As the trip wore on I become more and more interested in the wide diversity of rain frogs found anywhere in the forest. I quickly became adept at picking them out their silhouettes with my headlamp beam as they sat on the opposite side of a leaf. There is no excellent field guide to amphibians in Panama but with Mario's help I soon recognized some of the common species. Here is a small sample of some of the rain frogs from the forests around El Valle.

Pristimantis cruentus - Golden-groined Rain Frog

One of my favorite finds was this one - Craugastor tabasarae. This species was recently described in 2004 and at the time of the trip was only known from El Cope, a town located high up in the cloud forest about 30 miles west of El Valle.

Craugastor tabasarae

These notoriously difficult to identify and variable species are often identified not by one single fieldmark but by a combination.
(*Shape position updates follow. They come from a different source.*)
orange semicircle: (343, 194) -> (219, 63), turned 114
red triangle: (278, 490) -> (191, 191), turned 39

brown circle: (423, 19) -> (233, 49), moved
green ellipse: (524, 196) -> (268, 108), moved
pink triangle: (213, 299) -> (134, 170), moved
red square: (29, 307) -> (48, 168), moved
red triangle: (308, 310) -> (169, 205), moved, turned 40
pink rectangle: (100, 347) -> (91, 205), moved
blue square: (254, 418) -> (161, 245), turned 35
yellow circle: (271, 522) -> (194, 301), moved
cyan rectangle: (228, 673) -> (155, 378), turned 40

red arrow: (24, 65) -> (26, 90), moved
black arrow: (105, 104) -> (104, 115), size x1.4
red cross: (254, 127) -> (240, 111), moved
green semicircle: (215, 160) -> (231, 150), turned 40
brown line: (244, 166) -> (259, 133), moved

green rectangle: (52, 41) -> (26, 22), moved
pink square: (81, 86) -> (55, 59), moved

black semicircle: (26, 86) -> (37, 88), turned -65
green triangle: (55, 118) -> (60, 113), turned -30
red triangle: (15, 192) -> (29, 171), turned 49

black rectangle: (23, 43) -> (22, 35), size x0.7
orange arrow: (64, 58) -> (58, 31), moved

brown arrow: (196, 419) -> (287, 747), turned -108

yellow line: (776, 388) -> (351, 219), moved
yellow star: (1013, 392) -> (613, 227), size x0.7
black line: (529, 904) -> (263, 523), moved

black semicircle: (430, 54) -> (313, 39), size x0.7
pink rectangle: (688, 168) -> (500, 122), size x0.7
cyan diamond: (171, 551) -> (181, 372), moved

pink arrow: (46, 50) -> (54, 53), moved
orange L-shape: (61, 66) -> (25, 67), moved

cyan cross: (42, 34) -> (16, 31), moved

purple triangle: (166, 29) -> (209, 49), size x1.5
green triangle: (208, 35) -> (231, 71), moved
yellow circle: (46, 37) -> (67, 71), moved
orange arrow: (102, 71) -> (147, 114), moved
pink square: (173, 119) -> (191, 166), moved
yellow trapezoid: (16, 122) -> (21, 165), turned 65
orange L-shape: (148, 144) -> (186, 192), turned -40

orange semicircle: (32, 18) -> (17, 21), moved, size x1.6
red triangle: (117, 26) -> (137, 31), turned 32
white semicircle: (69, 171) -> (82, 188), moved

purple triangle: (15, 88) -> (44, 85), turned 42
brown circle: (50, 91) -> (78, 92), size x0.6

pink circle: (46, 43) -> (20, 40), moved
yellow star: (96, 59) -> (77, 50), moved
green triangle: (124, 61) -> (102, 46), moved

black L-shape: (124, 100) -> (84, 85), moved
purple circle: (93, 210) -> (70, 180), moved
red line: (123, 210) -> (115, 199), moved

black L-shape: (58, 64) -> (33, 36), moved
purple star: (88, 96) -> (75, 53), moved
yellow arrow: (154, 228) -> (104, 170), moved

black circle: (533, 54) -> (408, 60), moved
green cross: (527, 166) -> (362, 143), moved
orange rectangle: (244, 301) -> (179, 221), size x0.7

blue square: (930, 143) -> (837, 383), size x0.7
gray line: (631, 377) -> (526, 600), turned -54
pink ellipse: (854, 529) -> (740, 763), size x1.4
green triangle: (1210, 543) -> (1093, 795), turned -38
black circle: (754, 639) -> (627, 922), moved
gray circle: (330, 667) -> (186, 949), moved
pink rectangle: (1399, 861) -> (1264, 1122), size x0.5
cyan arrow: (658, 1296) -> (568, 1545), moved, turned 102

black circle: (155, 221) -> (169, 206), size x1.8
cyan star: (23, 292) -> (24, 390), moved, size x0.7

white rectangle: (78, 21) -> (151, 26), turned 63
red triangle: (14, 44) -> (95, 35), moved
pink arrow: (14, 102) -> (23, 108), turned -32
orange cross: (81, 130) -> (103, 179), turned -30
Common field marks include the eye colour, colour and pattern of the ventrum or inner thighs, and head and body shape. Other features, like colour or dorsal pattern, can be quite variable between species.

Pristimantis cruentus - Golden-groined Rain Frog

Pristimantis cruentus - Golden-groined Rain Frog

Craugastor crassidigitus - Spot-shouldered Rain Frog

The next species is easily identified at night by its extremely pale coloration and light spots. Like most of the species featured in this post, Pristimantis pardalis has a very limited range, being found only in a small area of Costa Rica and Panama.

Pristimantis pardalis 

Pristimantis ridens

One of the best fieldmarks for the above species is the presence of a dark mark just above the tympanum ("ear").

Pristimantis ridens

The Rainforest Rocket Frog (Silverstoneia flotator) was another abundant species throughout the lowlands of Panama. I believe we found this one in a dry creek bed.

Silverstoneia flotator - Rainforest Rocket Frog

Pristimantis pardalis

This post is starting to get a bit long so I will cut if off here. Lots more to come.